Rzedowskia

Scientific classification
- Kingdom: Plantae
- Clade: Tracheophytes
- Clade: Angiosperms
- Clade: Eudicots
- Clade: Rosids
- Order: Celastrales
- Family: Celastraceae
- Genus: Rzedowskia Medrano
- Species: R. tolantonguensis
- Binomial name: Rzedowskia tolantonguensis Medrano

= Rzedowskia =

- Genus: Rzedowskia
- Species: tolantonguensis
- Authority: Medrano
- Parent authority: Medrano

Species of flowering plant

Rzedowskia is a monotypic genus of flowering plants belonging to the family Celastraceae. It contains one known species, Rzedowskia tolantonguensis, native to eastern Mexico.

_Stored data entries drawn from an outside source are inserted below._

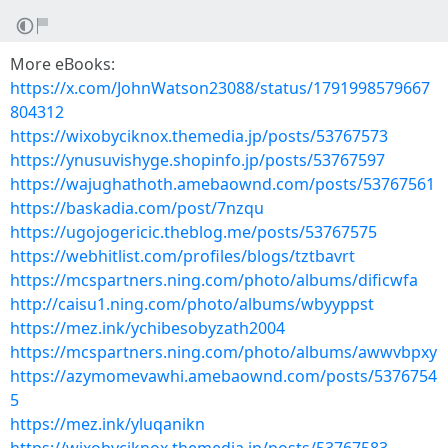
More eBooks:
https://x.com/JohnWatson23088/status/1791998579667
804312
https://wixobyciknox.themedia.jp/posts/53767573
https://ynusuvishyge.shopinfo.jp/posts/53767597
https://wajughathoth.amebaownd.com/posts/53767561
https://baskadia.com/post/7nzqu
https://ugojogericic.theblog.me/posts/53767575
https://webhitlist.com/profiles/blogs/tztbavrt
https://mcspartners.ning.com/photo/albums/dificwfa
http://caisu1.ning.com/photo/albums/wbyyppst
https://mez.ink/ychibesobyzath2004
https://mcspartners.ning.com/photo/albums/awwvbpxy
https://azymomevawhi.amebaownd.com/posts/5376754
5
https://mez.ink/yluqanikn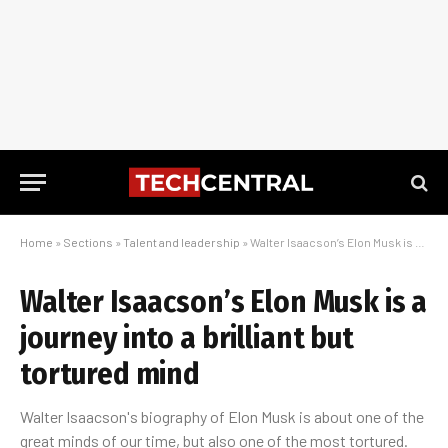
Home
»
Sections
»
Talent and leadership
»
Walter Isaacson’s Elon Musk is a journey into a brilliant but tortured mind
Walter Isaacson’s Elon Musk is a
journey into a brilliant but
tortured mind
Walter Isaacson's biography of Elon Musk is about one of the
great minds of our time, but also one of the most tortured.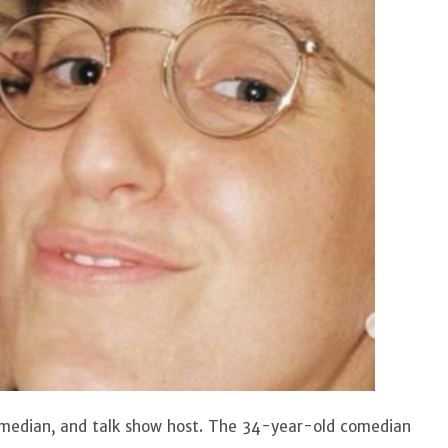
comedian, and talk show host. The 34-year-old comedian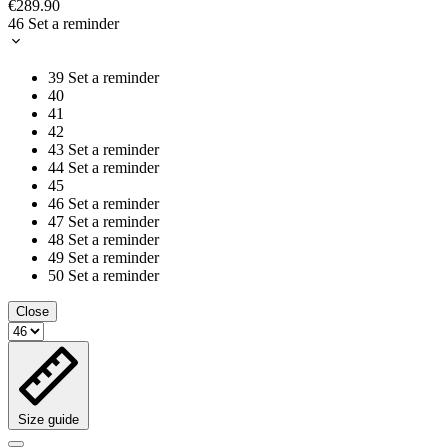
€289.90
46
Set a reminder
39
Set a reminder
40
41
42
43
Set a reminder
44
Set a reminder
45
46
Set a reminder
47
Set a reminder
48
Set a reminder
49
Set a reminder
50
Set a reminder
Close
Size guide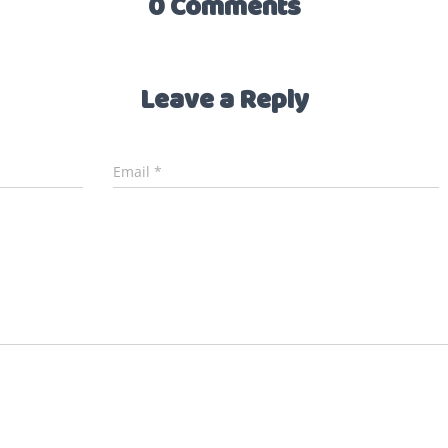
0 Comments
Leave a Reply
Email
*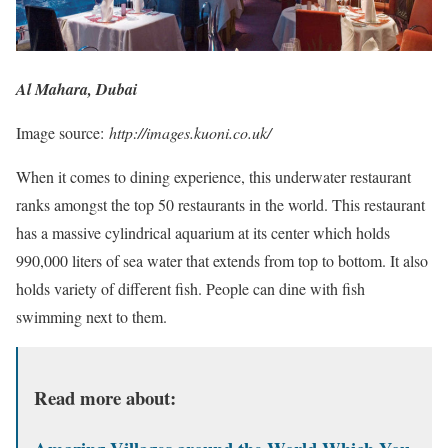
Al Mahara, Dubai
Image source:
http://images.kuoni.co.uk/
When it comes to dining experience, this underwater restaurant
ranks amongst the top 50 restaurants in the world. This restaurant
has a massive cylindrical aquarium at its center which holds
990,000 liters of sea water that extends from top to bottom. It also
holds variety of different fish. People can dine with fish
swimming next to them.
Read more about:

The genus name of Rzedowskia is in honour of Jerzy Rzedowski (1926–2023), a Mexican botanist. His focus was on Mexican floristics, taxonomy, and ecology. The Latin specific epithet of tolantonguensis refers to Tolantongo, a box canyon and resort in the state of Hidalgo, where the plant was found.
Both the genus and the species were first described and published in the Boletín de la Sociedad Botánica de México Vol. 41, page 41 in 1981.

In 1997, sesquiterpenes were extracted from Rzedowskia tolantonguensis.